Exercise description:
Among the entries, find the lines with the string "Paul" and report them.

----- Task input

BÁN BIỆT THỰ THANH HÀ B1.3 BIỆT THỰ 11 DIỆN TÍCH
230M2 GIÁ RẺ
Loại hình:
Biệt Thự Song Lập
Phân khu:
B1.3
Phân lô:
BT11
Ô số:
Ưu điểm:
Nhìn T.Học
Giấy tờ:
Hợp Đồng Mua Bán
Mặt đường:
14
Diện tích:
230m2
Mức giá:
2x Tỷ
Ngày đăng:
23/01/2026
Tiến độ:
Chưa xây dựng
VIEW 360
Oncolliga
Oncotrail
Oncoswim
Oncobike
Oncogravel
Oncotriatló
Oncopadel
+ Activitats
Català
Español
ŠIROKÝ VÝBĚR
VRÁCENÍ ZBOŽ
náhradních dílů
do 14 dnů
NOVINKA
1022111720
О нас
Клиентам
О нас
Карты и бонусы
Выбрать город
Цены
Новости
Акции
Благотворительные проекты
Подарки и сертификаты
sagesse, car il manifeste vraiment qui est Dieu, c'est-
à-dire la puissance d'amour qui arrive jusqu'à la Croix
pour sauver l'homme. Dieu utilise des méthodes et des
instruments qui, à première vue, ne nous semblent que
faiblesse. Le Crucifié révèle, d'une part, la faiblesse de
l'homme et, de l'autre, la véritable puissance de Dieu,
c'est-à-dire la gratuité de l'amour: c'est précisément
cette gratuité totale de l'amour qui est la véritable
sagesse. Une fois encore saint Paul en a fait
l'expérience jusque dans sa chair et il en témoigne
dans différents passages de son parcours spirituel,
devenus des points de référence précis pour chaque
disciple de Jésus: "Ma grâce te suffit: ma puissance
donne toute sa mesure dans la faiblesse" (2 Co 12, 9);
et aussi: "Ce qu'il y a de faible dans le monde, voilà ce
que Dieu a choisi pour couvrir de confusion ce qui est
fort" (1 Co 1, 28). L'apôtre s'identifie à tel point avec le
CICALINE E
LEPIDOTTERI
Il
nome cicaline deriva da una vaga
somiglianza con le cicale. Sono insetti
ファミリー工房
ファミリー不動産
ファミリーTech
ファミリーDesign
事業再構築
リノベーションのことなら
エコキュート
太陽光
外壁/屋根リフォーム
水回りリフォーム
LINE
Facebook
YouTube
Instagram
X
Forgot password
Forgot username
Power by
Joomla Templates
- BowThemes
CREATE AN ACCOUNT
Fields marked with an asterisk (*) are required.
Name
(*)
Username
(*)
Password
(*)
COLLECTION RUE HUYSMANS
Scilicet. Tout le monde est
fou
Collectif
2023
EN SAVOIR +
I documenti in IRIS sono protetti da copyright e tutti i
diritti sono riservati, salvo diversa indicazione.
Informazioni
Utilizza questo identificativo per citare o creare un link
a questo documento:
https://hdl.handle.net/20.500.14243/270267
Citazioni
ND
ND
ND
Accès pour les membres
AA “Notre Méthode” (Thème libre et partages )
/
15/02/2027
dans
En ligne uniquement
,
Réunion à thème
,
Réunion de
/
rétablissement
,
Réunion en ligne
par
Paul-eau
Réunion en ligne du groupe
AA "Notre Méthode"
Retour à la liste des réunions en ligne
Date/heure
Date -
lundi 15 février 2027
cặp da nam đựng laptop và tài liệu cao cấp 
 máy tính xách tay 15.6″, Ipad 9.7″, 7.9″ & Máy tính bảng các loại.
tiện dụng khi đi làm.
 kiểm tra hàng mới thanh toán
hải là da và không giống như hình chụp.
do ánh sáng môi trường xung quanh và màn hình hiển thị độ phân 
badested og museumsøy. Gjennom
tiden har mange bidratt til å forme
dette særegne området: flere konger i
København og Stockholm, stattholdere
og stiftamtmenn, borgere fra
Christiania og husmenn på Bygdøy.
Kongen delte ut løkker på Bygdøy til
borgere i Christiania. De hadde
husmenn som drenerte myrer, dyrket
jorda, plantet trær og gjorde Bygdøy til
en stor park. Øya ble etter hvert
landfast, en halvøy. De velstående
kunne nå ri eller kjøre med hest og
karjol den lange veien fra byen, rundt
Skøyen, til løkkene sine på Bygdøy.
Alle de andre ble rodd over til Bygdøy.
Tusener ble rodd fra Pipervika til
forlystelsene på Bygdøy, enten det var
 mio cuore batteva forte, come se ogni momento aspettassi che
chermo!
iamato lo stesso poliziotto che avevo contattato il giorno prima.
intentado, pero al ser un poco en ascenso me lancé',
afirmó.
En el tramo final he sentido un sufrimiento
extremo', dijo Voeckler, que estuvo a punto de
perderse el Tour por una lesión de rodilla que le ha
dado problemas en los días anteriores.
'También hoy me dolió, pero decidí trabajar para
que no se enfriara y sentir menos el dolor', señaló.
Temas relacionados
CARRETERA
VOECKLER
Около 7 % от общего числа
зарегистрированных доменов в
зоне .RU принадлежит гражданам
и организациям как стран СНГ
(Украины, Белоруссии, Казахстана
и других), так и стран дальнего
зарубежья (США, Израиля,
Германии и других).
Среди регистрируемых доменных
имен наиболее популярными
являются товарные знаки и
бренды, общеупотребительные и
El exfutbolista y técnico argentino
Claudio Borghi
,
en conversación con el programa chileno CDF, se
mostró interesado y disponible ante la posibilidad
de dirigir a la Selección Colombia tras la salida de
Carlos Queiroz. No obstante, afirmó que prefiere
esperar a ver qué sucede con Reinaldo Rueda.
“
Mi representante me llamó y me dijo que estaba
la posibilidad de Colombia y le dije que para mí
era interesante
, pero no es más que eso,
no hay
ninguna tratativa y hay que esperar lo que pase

----------

Task solution:
sagesse. Une fois encore saint Paul en a fait
Paul-eau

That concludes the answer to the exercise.